Kebenaran Ontologikal
Kebenaran ontologikal adalah kebenaran
sebagai sifat dasar yang melekat kepada segala sesuatu yang ada ataupun
diadakan. Apabila dihubungkan dengan kebenaran epistemologikal kadang-kadang
disebut juga kebenaran sebagai sifat dasar yang di dalam objek pengetahuan itu
sendiri.
3.
Kebenaran Semantikal
Kebenaran semantikal
adalah kebenaran yang terdapat serta melekat di dalam tutur kata dan bahasa.
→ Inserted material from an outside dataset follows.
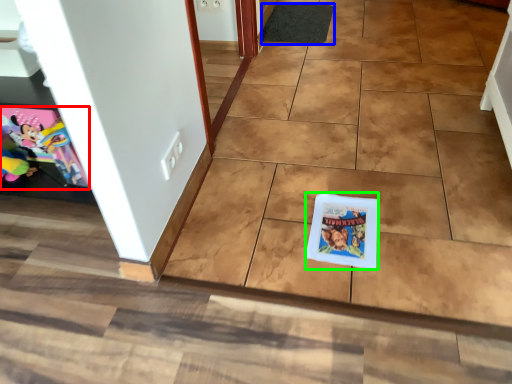 Question: Based on their relative distances, which object is farther from comic book (highlighted by a red box)? Choose from doormat (highlighted by a blue box) and comic book (highlighted by a green box).

Choices:
 (A) doormat
 (B) comic book

Answer: (A) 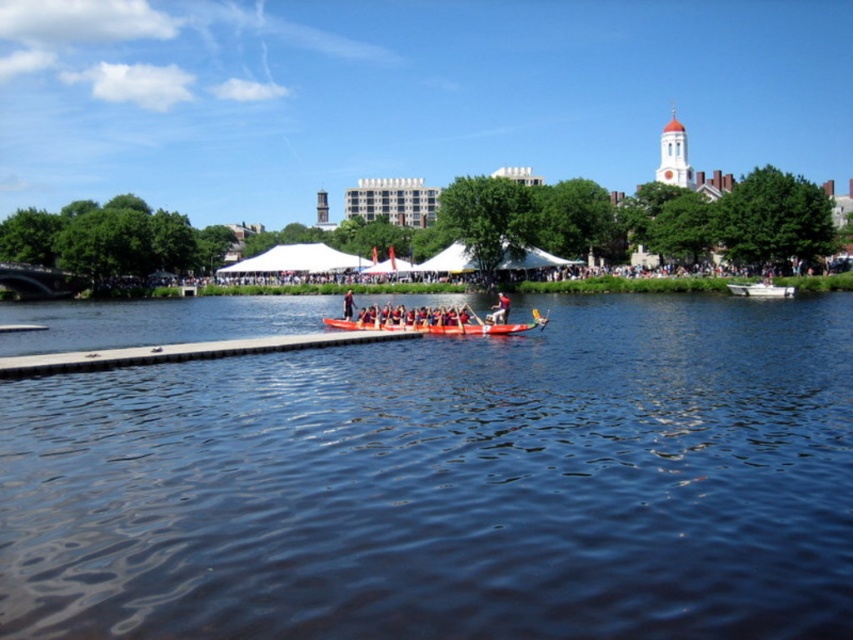 Question: Is orange glossy canoe at center to the left of wooden paddle at center from the viewer's perspective?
Kebenaran semantikal disebut juga kebenaran moral (veritas moralis) karena
apakah tutur kata dan bahasa itu mengkhianati atau tidak terhadap kebenaran
epistemologikal atau pun kebenaran ontologikal tergantung kepada manusianya
yang mempunyai kemerdekaan untuk menggunakan tutur kata atau pun bahasa itu.
Apabila kebenaran
epitemologikal terletak di dalam adanya kemanunggalan yang sesuai serasi
terpadu antara apa yang dinyatakan oleh proses cognitifintelektual manusia
dengan apa yang sesungguhnya ada di dalam objek (yang disebut esse reale rei), apakah itu konkret atau
abstrak, maka implikasinya adalah bahwa di dalam esse reale rei tersebut memang terkandung suatu sifat intelligibilitas
(dapat diketahui kebenarannya).
Hal adanya
intelligibilitas sebagai kodrat yang melekat di dalam objek, di dalam benda,
barang, makhluk dan sebagainya; sebagai objek potensial maupun riil dari
pengetauan cognitif intelektual
manusia itulah yang disebut kebenaran ontological,
ialah sifat benar yang melekat di dalam objek.